TQB: Teacher Quality Bulletin

Hypothesis Testing…and testing…and testing

See all posts

Do higher scoring students get assigned higher value-added teachers? Maybe— but more work is needed to really tell.

Early in 2014, ChettyFriedman and Rockoff published a study based on New York City data that found that value-added (VA) models which control for the previous years' test scores can accurately predict teacher impacts on current year student test scores. Along the way, the team demonstrated the viability of a quasi-experimental design that most districts— with student test and teacher assignment data— could use to validate district VA calculations.

In the past several months, two studies have replicated the Chetty et. al.'s methodology and key results in two different samples: a study using data from Los Angeles by Bacher-Hicks, Kane and Staiger and one using data from North Carolina by Jesse Rothstein, who has been academia's most vocal critic of value-add methodologies.

Following the specifications and techniques of the original paper, the two newer papers find little evidence of bias in teacher VA measures (with the typical controls) and show that there are differences in teacher VA across students and schools.

All three studies found a significant, positive relationship between a student's prior year test score and teacher VA. In other words, higher-scoring students do get assigned to high VA teachers, on average, with only some disagreement over what happens to special education students.
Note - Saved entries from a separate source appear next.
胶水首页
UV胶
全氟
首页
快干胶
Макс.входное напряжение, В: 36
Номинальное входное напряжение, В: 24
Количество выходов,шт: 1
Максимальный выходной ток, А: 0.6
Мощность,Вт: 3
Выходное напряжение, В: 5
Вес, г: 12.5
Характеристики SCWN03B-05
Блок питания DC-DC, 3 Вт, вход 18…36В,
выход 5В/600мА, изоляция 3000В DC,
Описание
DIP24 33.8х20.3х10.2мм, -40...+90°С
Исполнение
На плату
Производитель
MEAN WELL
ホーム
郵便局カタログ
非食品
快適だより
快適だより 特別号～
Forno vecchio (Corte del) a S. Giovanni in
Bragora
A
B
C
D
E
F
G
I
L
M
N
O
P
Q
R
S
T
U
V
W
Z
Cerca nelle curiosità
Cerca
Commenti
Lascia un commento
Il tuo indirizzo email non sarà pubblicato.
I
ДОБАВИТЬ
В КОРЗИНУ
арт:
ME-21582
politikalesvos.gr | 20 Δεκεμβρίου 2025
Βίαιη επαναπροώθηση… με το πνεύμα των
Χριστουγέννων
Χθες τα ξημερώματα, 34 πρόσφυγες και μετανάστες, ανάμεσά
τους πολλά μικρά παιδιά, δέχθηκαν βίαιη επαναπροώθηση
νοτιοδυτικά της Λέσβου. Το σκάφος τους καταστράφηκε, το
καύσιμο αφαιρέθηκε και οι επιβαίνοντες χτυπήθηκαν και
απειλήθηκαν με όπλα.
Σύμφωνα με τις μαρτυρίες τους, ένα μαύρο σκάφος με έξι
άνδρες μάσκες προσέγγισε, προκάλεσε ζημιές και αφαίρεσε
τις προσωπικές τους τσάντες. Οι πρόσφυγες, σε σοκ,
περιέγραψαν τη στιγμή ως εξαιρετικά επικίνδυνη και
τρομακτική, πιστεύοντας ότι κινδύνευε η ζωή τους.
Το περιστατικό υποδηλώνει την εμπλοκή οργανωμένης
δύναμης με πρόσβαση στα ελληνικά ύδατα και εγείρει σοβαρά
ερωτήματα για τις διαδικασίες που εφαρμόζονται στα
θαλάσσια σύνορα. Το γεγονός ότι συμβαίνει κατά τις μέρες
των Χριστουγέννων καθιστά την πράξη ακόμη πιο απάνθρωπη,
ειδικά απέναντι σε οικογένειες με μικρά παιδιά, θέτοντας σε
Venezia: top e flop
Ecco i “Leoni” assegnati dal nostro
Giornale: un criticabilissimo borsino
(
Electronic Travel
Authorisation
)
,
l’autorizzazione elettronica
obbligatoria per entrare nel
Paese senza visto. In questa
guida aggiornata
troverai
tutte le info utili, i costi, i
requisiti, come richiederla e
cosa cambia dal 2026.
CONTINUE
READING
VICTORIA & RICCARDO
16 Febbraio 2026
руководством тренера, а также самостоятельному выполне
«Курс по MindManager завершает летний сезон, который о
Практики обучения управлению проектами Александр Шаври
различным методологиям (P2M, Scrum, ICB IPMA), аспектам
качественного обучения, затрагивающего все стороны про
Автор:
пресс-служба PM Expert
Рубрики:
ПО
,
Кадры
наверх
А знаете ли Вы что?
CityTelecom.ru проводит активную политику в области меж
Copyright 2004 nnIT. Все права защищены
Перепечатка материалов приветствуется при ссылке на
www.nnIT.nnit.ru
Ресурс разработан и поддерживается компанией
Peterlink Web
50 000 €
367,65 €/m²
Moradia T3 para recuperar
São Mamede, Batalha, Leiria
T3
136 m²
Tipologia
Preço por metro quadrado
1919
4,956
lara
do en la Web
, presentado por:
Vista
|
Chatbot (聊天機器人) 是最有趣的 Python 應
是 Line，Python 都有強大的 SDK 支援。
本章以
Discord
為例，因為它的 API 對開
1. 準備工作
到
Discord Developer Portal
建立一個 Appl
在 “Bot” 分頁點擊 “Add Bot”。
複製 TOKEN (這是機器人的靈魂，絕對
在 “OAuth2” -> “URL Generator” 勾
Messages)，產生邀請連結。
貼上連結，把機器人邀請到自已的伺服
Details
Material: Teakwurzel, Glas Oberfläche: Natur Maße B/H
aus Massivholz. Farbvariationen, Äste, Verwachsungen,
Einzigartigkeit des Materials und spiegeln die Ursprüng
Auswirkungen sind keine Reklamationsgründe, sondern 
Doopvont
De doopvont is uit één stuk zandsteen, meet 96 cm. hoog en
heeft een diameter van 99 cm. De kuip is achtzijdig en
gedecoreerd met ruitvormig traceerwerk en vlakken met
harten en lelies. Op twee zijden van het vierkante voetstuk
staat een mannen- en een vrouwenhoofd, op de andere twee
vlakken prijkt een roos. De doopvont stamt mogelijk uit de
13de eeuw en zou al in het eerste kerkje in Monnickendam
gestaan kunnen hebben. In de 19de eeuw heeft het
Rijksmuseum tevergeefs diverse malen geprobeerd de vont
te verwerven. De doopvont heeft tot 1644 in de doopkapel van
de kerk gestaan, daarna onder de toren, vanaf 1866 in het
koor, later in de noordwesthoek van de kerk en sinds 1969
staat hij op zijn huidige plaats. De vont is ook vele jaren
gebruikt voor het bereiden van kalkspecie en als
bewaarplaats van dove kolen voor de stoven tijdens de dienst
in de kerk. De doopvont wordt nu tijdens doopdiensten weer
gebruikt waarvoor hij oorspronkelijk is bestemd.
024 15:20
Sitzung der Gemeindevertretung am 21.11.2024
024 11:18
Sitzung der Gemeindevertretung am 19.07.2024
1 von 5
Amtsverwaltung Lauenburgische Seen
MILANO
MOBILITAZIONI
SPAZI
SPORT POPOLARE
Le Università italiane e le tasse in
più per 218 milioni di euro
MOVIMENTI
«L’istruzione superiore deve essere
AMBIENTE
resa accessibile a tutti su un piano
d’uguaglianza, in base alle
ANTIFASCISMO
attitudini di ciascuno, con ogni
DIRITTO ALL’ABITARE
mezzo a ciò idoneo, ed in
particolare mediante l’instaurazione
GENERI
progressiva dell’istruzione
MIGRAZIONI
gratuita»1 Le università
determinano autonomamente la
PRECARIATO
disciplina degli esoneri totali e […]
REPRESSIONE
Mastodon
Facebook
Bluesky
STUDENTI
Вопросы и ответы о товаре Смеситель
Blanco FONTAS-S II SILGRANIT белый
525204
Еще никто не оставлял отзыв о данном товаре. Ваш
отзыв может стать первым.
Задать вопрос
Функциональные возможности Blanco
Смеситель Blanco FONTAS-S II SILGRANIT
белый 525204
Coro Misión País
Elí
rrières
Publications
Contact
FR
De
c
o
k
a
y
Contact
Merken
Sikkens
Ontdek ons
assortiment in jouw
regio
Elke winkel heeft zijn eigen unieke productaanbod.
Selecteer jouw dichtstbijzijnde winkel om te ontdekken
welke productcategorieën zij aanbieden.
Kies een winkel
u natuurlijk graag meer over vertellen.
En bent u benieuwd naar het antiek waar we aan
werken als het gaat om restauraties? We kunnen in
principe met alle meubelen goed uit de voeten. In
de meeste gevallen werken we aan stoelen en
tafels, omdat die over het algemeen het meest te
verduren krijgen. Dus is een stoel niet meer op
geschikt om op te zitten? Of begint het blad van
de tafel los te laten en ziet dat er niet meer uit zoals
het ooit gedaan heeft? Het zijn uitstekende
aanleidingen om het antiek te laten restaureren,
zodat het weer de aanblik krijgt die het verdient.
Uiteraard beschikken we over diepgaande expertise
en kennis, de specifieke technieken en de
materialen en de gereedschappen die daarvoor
Rothstein (North Carolina) found that minority students (Black or Hispanic) and schools with higher fractions of minority students have higher VA teachers, on average.  Chetty et al. (New York City) found no such relationships. Bacher-Hicks et al. (Los Angeles) found significantly negative relationships at the student and school levels for African-American and Hispanic students. In other words, in Los Angeles, African-American or Hispanic students or schools with higher fractions of these students have teachers with lower VA, on average.

A key benefit of replicating research (which happens much too rarely in education research) is that in addition to comparing results in different locales, researchers can identify potential weaknesses in a study’s design. While Rothstein replicated the Chetty et al.'s results using their techniques and specifications, he also went on to demonstrate two potential flaws that should be the subject of future work: (a) the results change depending on how one makes up for missing classroom or teacher data; and (b) the "random" teacher moves— from classroom to classroom or school to school— required for the quasi-experiment's validity are not so random after all. Taking these into account, he finds significant bias in teacher value-added calculations: for some teachers, the models predict better performance, on average, than they should, while for other teachers, the models go the other way.

What’s the bottom line of these studies? There seems to be clear evidence that in New York City, Los Angeles and North Carolina, higher-scoring students are assigned to higher VA teachers, on average. There is significant variation across the three jurisdictions in the relationships between a student's special education or minority status and average teacher VA scores. Finally, Rothstein raises significant questions about validity with respect to resolving missing data and the independence of teacher turnover. All of these require further hypothesis testing— and more replication studies.